We have a C2C website and we discourage selling branded products on our website. We have built a database of brand words such as Nike and D&G and made an algorithm that filters product information for these words and disables products if it contains these words.
Our current algorithm removes all white space and special characters from provided text and matches text with word from database. These cases are required to be caught by algorithm and are caught efficiently:
- i am nike world
- i have n ikee shoes
- i have nikeeshoes
- i sell i-phone casings
- i sell iphone-casings
- you can have iphone
Now the problem is that it also catches following:
- rapiD Garment factory (for D&G)
- rosNIK Electronics (for Nike)
What can be done to prevent such false matches while preserving efficiency with catching true cases?
EDIT
Here's the code for those of you who understand code better:
$orignal_txt = preg_replace('/&.{0,}?;/', '', (strip_tags($orignal_txt)));
$orignal_txt_nospace = preg_replace('/\W/', '', $orignal_txt);
{
$qry_kws = array("nike", "iphone", "d&g");
foreach($qry_kws as $rs_kw)
{
$no_space_db_kw = preg_replace('/\W/', '', $rs_kw);
if(stristr($orignal_txt_nospace, $rs_kw))
{
$ipr_banned_keywords[] = strtolower($rs_kw);
}
else if(stristr($orignal_txt_nospace, $no_space_db_kw))
{
$ipr_banned_keywords[] = strtolower($rs_kw);
}
}
}
Just playing around .... (Not to be used in production)
Example 1:
Output 1
Example 2
Output 2
Class Used
Here's just an idea.
Why don't you do the matching first and if it hits the "branded" filter, it gets put in the review queue for you to accept / decline, highlighting the matches for easy discovery.
Humans will be able to spot whether a brand is used almost immediately and accurately. You could even turn this into machine learning, who knows :)
Having said that, this is not a regex problem and can't be solved by nifty expressions; the system needs to be trained, remember hits (increase confidence) and learn from misses.
Simple, do the brand match before you remove spaces/special characters. Then it won't match these weird edge cases.
You already know this, but it's worth saying explicitly: Your current algorithm is completely inadequate for the task. It can't deal with even simple cases, let alone cases where people deliberately try to get past your filter. There's only one thing you can do with your current filter, and that's throw it away completely -- it can't be made to work.

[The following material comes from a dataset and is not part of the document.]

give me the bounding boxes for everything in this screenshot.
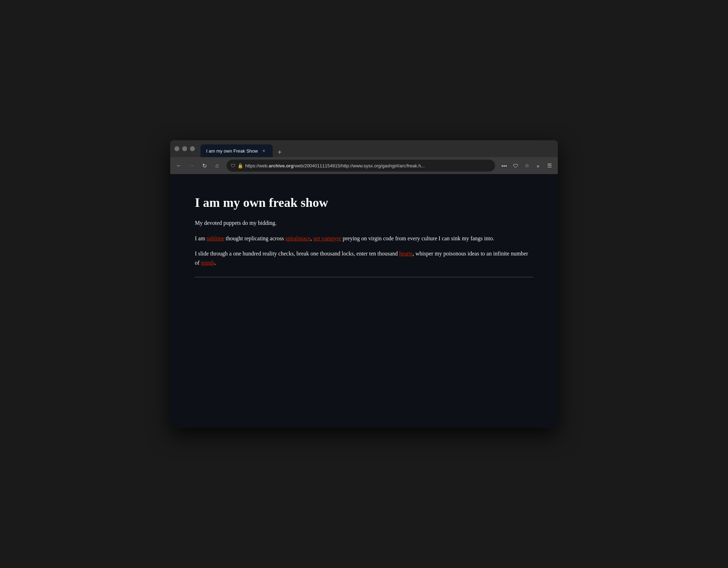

While we aren't discussing an obsenity filter here, it is pretty much the same sort of concept, so you would be well advised to read up on some of the worst mistakes made by obsenity filters.
http://www.telegraph.co.uk/news/newstopics/howaboutthat/2667634/The-Clbuttic-Mistake-When-obscenity-filters-go-wrong.html
http://en.wikipedia.org/wiki/Scunthorpe_problem
These articles mostly deal with false-positives -- ie where the filter makes a match on something that it shouldn't and thus blocks a legitimate entry. This sort of thing can be very damaging as it will upset your customers and if it happens a lot it will drive people away from your site. The complexities of natural language make it almost enevitable.
You also need to be aware of false-negatives. These are where your filter fails to pick up something that it should pick up. Your problem here is that spammers have a massive arsenal of techniques for getting past filters. Your current filter would be trivial to get past, but even the most advanced filters can be defeated -- check how much spam you get in your inbox for evidence of this. And they change their techniques all the time, so a static algorithm simply isn't going to work in the long term.
A Bayesian filter would seem to be the best solution for you. These are filters that learn as they go. You need to keep an eye on them and train them to recognise what needs to be filtered, so it'll be a bit of work to set up, but I doubt you'll have a workable solution any other way.